In our experiments we consider one task under analysis (*tua* or  $\tau_a$ ) and several (up to three) contender tasks, referred to as  $c(\tau_a)$  or  $\tau_b$ ,  $\tau_c$  and  $\tau_d$ .  $\tau_a$  is always a time-critical task for which a WCET estimate is to be derived.

### **3.4** Handling multicore contention and cache jitter

In this section we cover an introduction to our objectives and procedure to measure contention suffered in multicore environments.

#### **3.4.1** Goals and challenges

MC2 aims at reliably capturing the impact that multicore contention (handled by the bus arbiter in our reference architecture) and cache jitter have on pWCET estimates. This requires ensuring that the execution time observations collected at analysis capture the impact of the jitter of both. To ease MC2 adoption, this goal has to be achieved under the following restrictions:

- 1. MBPTA compliance. The proposed technique must be MBPTA-compliant requiring minimum changes to the single-core MBPTA timing analysis approach, which has already been evaluated with several industrial case studies [29].
- 2. pWCET estimates should be time composable, so that they are independent of the load contenders put on resources. Time composability enables incremental integration of applications, performing timing analysis of applications mostly in isolation, without the need of regression tests. Time composability also allows updating functionality during system operation without the need of analysing the entire task set, but just those tasks that are updated.
- 3. The information required by MC2 from the tasks should be obtained via PMCs to facilitate its applicability to real hardware.
- 4. WCET estimates should be obtained as early as possible in the design process to facilitate incremental software integration [42] (ideally during unit testing) and should hold across integrations for incremental verification purposes.

#### **3.4.2** Overall process

MC2 process starts by running the software-randomized task under analysis  $(\tau_a)$  in isolation, see Figure 3.4. This exposes the impact of cache jitter to the observed execution time  $(oet^i)$  in each run  $r^i$ . As a side effect, since the hit/miss pattern of  $\tau_a$  changes across runs (due to software-randomization), its number of accesses to the bus and the memory also varies.
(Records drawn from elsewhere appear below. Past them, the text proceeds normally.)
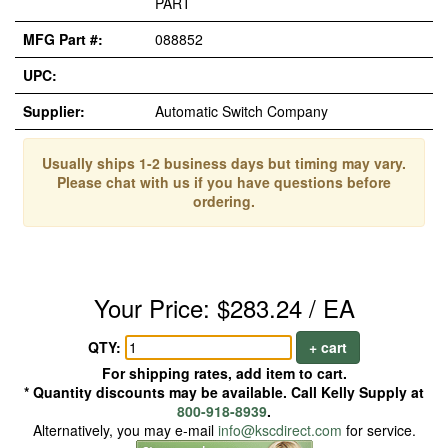
PART
MFG Part #:
088852
UPC:
Supplier:
Automatic Switch Company
Usually ships 1-2 business days but timing may vary.
Please chat with us if you have questions before
ordering.
Your Price: $283.24 / EA
QTY:
+ cart
For shipping rates, add item to cart.
* Quantity discounts may be available. Call Kelly Supply at
800-918-8939
.
Alternatively, you may e-mail
info@kscdirect.com
for service.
Hence,  $\tau_a$  has an access distribution to cache/memory rather than a single value (with small variations) as it would be the case if  $\tau_a$  had not been time randomized.

MC2 also factors in the maximum contention delay (mcd) for each request type and the level of contention generated by  $\tau_a$ 's contenders  $(c(\tau_a))$ , which is referred as  $loc_{c(a)}$ .  $\Delta_{cont}$  in Equation (3.1) captures both mcd and  $loc_{c(a)}$ . By feeding MBPTA



Figure 3.4: Schematic view of the proposed pTC contention model

with enlarged execution times (*eet*), MC2 provides MBPTA with representative information on the impact of cache and multicore contention.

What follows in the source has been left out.